A framework agreement has been signed between Rail Operations UK Ltd and train manufacturer Stadler to bring tri-mode Class 93 locomotives to the UK.
Supporting the rail decarbonisation project in the UK, thirty Bo-Bo locomotives will be built by Stadler.
We spoke to Camilla Mirza, from Rail Operations UK Ltd, who said that the new Class 93s are “capable of being used on the entire UK rail network” so they will be seen operating up and down England, Wales and Scotland.
RailAdvent has also spoken to Andreas Petrosino, from Stadler, who said that they will be building the new Class 93s at their manufacturing plant in Valencia, Spain.
Do the 93s look familiar? They are based on the same platform that the Class 68s and 88s are based on, which Stadler built for Beacon Rail and Direct Rail Services between 2013-2017 and 2015-2016 respectively, and these are in operation on freight services for DRS as well as passenger services with Chiltern Railways and TransPennine Express.
The first Class 93s are due to be delivered to Rail Operations UK Ltd during 2023, and Camilla Mirza told us they should enter service “immediately following testing and approval”
A “significant” reduction in CO2 emissions is to be expected by the new tri-mode locomotives.
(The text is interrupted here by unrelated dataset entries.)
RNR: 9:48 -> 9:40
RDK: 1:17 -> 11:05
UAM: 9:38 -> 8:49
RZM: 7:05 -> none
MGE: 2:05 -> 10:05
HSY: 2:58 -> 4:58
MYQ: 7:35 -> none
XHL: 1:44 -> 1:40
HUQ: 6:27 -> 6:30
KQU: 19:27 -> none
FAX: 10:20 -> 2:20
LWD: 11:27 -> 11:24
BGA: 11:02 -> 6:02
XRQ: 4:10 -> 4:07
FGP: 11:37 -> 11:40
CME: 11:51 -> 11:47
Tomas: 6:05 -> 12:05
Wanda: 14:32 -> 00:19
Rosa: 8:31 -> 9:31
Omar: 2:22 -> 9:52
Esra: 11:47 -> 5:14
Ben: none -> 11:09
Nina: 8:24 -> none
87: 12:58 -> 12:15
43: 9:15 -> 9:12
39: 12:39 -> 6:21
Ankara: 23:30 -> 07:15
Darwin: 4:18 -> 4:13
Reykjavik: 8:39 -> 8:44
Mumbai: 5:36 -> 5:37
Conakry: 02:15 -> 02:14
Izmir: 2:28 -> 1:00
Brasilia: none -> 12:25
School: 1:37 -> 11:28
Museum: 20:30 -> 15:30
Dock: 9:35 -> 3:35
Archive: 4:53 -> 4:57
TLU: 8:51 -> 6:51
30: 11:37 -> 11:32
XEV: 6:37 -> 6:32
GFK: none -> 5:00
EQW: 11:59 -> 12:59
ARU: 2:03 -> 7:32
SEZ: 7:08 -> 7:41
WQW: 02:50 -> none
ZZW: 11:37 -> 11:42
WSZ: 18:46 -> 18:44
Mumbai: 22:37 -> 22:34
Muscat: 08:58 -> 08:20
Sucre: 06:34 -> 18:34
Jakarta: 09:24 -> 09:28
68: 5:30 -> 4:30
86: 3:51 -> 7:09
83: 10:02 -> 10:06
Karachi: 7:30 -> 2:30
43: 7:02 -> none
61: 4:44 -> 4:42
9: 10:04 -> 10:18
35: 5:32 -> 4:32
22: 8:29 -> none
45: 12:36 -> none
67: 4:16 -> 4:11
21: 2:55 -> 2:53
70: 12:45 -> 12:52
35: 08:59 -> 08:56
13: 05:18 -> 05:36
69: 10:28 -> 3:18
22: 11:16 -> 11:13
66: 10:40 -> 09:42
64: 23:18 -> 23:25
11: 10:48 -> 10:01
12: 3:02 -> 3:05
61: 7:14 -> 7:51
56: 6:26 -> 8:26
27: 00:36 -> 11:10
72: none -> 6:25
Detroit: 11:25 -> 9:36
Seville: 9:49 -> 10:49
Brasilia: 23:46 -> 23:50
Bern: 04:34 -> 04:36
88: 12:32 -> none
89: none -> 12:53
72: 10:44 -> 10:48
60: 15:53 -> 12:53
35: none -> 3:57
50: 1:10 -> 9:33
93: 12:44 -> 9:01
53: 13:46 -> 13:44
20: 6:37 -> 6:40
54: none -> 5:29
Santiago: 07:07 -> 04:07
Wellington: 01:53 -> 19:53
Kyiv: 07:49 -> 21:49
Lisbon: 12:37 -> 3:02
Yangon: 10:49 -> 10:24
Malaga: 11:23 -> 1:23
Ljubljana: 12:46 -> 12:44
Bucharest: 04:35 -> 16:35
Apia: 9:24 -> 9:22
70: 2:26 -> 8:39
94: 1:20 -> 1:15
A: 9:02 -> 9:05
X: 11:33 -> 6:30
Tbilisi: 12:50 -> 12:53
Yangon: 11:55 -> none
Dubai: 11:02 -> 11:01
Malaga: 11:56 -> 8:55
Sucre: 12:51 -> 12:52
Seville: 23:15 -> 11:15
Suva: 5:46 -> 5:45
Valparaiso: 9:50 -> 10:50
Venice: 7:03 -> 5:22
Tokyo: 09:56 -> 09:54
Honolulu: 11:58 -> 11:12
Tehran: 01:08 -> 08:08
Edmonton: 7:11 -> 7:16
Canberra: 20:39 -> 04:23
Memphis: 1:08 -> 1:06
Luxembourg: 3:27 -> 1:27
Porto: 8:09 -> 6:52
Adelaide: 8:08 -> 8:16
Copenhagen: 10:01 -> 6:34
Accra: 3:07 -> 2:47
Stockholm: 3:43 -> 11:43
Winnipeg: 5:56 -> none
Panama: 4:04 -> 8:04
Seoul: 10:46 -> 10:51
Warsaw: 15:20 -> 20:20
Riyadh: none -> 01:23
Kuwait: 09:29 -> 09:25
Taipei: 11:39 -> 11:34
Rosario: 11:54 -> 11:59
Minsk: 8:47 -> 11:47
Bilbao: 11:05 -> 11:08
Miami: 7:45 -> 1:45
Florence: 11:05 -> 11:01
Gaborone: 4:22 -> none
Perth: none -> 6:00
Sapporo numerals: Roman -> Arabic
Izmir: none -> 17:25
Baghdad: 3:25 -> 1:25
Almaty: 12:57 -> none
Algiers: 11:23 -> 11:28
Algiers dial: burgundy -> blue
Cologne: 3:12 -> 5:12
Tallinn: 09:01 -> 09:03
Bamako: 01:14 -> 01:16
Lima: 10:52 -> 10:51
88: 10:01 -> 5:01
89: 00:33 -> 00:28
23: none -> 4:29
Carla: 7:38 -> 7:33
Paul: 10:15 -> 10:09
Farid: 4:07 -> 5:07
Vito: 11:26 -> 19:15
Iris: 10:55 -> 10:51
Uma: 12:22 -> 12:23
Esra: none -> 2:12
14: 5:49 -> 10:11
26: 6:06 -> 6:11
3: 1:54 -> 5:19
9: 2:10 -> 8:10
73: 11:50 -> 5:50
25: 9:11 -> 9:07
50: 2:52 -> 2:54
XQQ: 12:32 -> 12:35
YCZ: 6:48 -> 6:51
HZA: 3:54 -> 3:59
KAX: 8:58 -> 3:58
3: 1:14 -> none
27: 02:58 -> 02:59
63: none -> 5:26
Camilla Mirza also told us that the locomotives will be classed as a mixed-traffic locomotive so could be seen operating any type of train that is needed, be it freight trains, rolling stock movements, or passenger trains.
Iñigo Parra, CEO Stadler Valencia said in the press release that “The innovative and cost-effective solution will provide environmentally-friendly rail transport services, supporting national decarbonisation strategies and promoting modal shift to rail”.
Stadler’s new tri-mode, the first kind that they have built, will be rated up to 110mph, rather than the 100mph max speed that the Class 68s and 88s have.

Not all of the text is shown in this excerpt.